I have a custom Petting Zoo parallel env which worked fine until i add some action mask.
I follow the action_masking tutorial and try to implement action masking in this way (in a different class from the Env) :
def compute_action_mask(self) -> np.array:
"""Return the action mask"""
current_state = self.get_current_state()
if current_state == "g":
if self.consecutive_durations["g"] < self.env.min_green_time:
action_mask = np.array([1, 0, 0], dtype=np.int8)
else:
action_mask = np.array([1, 1, 0], dtype=np.int8)
elif current_state == "y":
if self.consecutive_durations["y"] < self.env.yellow_time:
action_mask = np.array([0, 1, 0], dtype=np.int8)
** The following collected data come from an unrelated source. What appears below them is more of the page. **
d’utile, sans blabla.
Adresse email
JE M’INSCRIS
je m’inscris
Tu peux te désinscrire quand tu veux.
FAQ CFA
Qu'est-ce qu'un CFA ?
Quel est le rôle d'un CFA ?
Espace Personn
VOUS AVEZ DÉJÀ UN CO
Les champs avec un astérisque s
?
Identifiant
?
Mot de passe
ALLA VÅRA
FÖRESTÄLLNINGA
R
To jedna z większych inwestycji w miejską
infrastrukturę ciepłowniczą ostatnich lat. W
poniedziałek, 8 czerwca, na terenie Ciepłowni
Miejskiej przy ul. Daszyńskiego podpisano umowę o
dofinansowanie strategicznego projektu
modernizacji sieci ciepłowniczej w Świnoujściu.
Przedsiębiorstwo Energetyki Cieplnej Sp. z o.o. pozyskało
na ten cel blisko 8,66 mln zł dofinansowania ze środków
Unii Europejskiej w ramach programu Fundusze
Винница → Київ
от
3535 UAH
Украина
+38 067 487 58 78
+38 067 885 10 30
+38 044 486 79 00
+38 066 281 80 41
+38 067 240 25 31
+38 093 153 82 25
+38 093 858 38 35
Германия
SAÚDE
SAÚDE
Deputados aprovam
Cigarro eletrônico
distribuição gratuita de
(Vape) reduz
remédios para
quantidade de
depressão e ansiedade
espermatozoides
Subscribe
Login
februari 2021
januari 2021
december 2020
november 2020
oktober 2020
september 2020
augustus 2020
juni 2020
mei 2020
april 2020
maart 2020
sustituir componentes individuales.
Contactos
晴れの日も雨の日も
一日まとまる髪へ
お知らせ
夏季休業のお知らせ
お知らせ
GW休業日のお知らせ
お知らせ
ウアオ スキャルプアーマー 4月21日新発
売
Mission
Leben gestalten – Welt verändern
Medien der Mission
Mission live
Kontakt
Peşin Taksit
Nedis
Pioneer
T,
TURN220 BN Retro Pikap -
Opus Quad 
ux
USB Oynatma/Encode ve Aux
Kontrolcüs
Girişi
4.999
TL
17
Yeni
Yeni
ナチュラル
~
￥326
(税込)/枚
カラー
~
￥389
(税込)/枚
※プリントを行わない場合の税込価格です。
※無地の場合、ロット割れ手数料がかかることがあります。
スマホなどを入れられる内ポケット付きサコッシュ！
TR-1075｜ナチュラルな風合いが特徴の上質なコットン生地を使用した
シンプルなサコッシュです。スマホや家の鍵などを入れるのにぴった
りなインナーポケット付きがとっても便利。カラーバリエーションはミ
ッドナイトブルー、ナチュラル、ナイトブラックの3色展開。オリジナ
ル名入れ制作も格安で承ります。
elif self.consecutive_durations["y"] == self.env.yellow_time:
action_mask = np.array([0, 0, 1], dtype=np.int8)
else:
if self.consecutive_durations["r"] >= self.env.max_red_time:
action_mask = np.array([1, 0, 0], dtype=np.int8)
else:
action_mask = np.array([1, 0, 1], dtype=np.int8)
return action_mask
And now my observations dict follows the structure (in the Env class) :
def _compute_observations(self) -> dict:
""" Compute and return the observations
Returns:
observations (dict): dict of the form {id_agent: {'observation' : [], 'action_mask' : []}}
"""
observations = {}
for id_agent, agent in self.dict_feux.items():
observations[id_agent] = {
"observation" : agent.compute_observation(),
"action_mask" : agent.compute_action_mask()
}
return observations
But when I tested this env (firstly converted into aec env) with the api_test
method of petting zoo (because it seems that the parallel_api_test
does not look at action masks), I have the following error :
AssertionError: Out of bounds observation: {'observation': array([ 0. , 13.9], dtype=float32), 'action_mask': array([1, 0, 1], dtype=int8)}
My current observation space :
def observation_space(self) -> spaces.Box:
"""Return the observation space."""
return spaces.Box(
low=0,
high=100,
shape=(2,),
dtype=np.float32
)
If I understand this error, I should change my observation space. But how to change it to match the add of the action masking ?
Thank you in advance